It's pretty damaged as a brand, so that's a tough call. The one area where they seemed to maintain some strength even as they were fading, was in the music area, so I'd probably try to do something there. Maybe drop everything else and focus on being the premier place for artists to interact with fans, sell music online, etc. If possible, maybe partner with the major labels for rights to sell digital tracks of mainstream artists, and then go heavy on music / artist discovery / recommendations, etc.
Shut it down for a week. Reopen it as the indie iTunes (audio, video, games, whatever) Also, completely change the look, go for something far more uniform. I'm not against, say, user backgrounds and changing colors, but no animated gifs, no auto-start material, no changing layout.

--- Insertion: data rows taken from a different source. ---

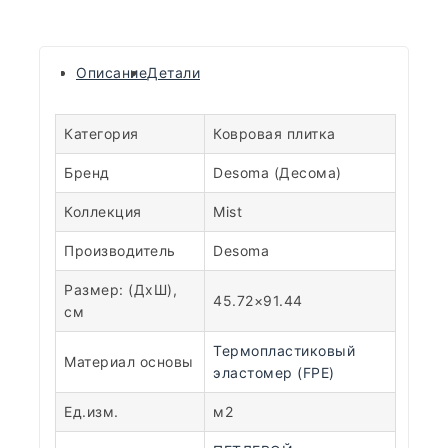
Описание
Детали
Категория
Ковровая плитка
Бренд
Desoma (Десома)
Коллекция
Mist
Производитель
Desoma
Размер: (ДхШ),
45.72×91.44
см
Термопластиковый
Материал основы
эластомер (FPE)
Ед.изм.
м2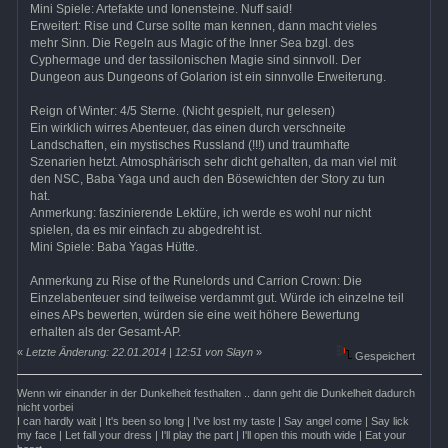
Mini Spiele: Artefakte und Ionensteine. Nuff said!
Erweitert: Rise und Curse sollte man kennen, dann macht vieles
mehr Sinn. Die Regeln aus Magic of the Inner Sea bzgl. des
Cyphermage und der tassilonischen Magie sind sinnvoll. Der
Dungeon aus Dungeons of Golarion ist ein sinnvolle Erweiterung.
Reign of Winter: 4/5 Sterne. (Nicht gespielt, nur gelesen)
Ein wirklich wirres Abenteuer, das einen durch verschneite
Landschaften, ein mystisches Russland (!!!) und traumhafte
Szenarien hetzt. Atmosphärisch sehr dicht gehalten, da man viel mit
den NSC, Baba Yaga und auch den Bösewichten der Story zu tun
hat.
Anmerkung: faszinierende Lektüre, ich werde es wohl nur nicht
spielen, da es mir einfach zu abgedreht ist.
Mini Spiele: Baba Yagas Hütte.
Anmerkung zu Rise of the Runelords und Carrion Crown: Die
Einzelabenteuer sind teilweise verdammt gut. Würde ich einzelne teil
eines APs bewerten, würden sie eine weit höhere Bewertung
erhalten als der Gesamt-AP.
«
Letzte Änderung: 22.01.2014 | 12:51 von Slayn
»
Gespeichert
Wenn wir einander in der Dunkelheit festhalten .. dann geht die Dunkelheit dadurch
nicht vorbei
I can hardly wait | It's been so long | I've lost my taste | Say angel come | Say lick
my face | Let fall your dress | I'll play the part | I'll open this mouth wide | Eat your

You get basic functionality (private messages, mimicking "Wall" functionality calling it a "space," commenting on items/posts,) and can follow friends and artists. The space should show your friend's purchases (unless you check a "do not broadcast this purchase" box.) You should also be able to do public recommendations that show on all of your friend's spaces. "Jeff Warren recommends DJ Z-Trip's song "Kiss (Remix ft. Murs)!"

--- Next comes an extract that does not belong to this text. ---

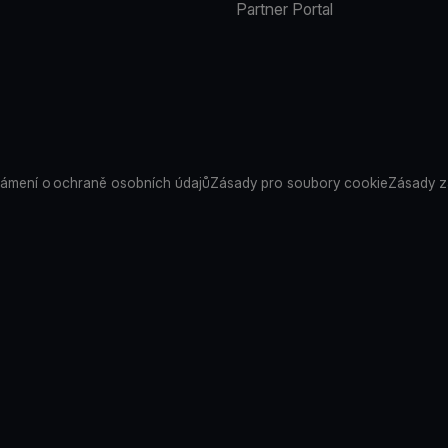
Partner Portal
ámení o ochraně osobních údajů
Zásady pro soubory cookie
Zásady z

Every item you look at should include general ratings, friends ratings, and a list of friends (and artists you follow) who've suggested it.
As an artist, you can put up music, video, HQ images. They should undergo a cursory inspection (I'm sure there's software to match audio against known audio,) and then be uploaded to sell.
Bonus points if you want to do an "online library" akin to Amazon's Cloud Player. I'd also let you regulate people's ability to see your library (everyone, friends, no-on) on a per-item basis. Hide those guilty pleasure!
Hire back Owen Van Natta and his team (including Eston Bond) and implement their new design in a modern programming framework.
Emphasize what Facebook lacks:
- The ability to compartmentalize your networks according to personas rather than "lists" (i.e., different profile photos for different groups of people, etc)
- Have the service be an arbitrator of sorts between oauth providers
I think what Myspace needs most is a well-defined (and worthwhile) vision that its employees will want to work for, and that will also produce "what people want" (i.e. will make users happy).
I wouldn't do anything to it until I was sure I had that figured out.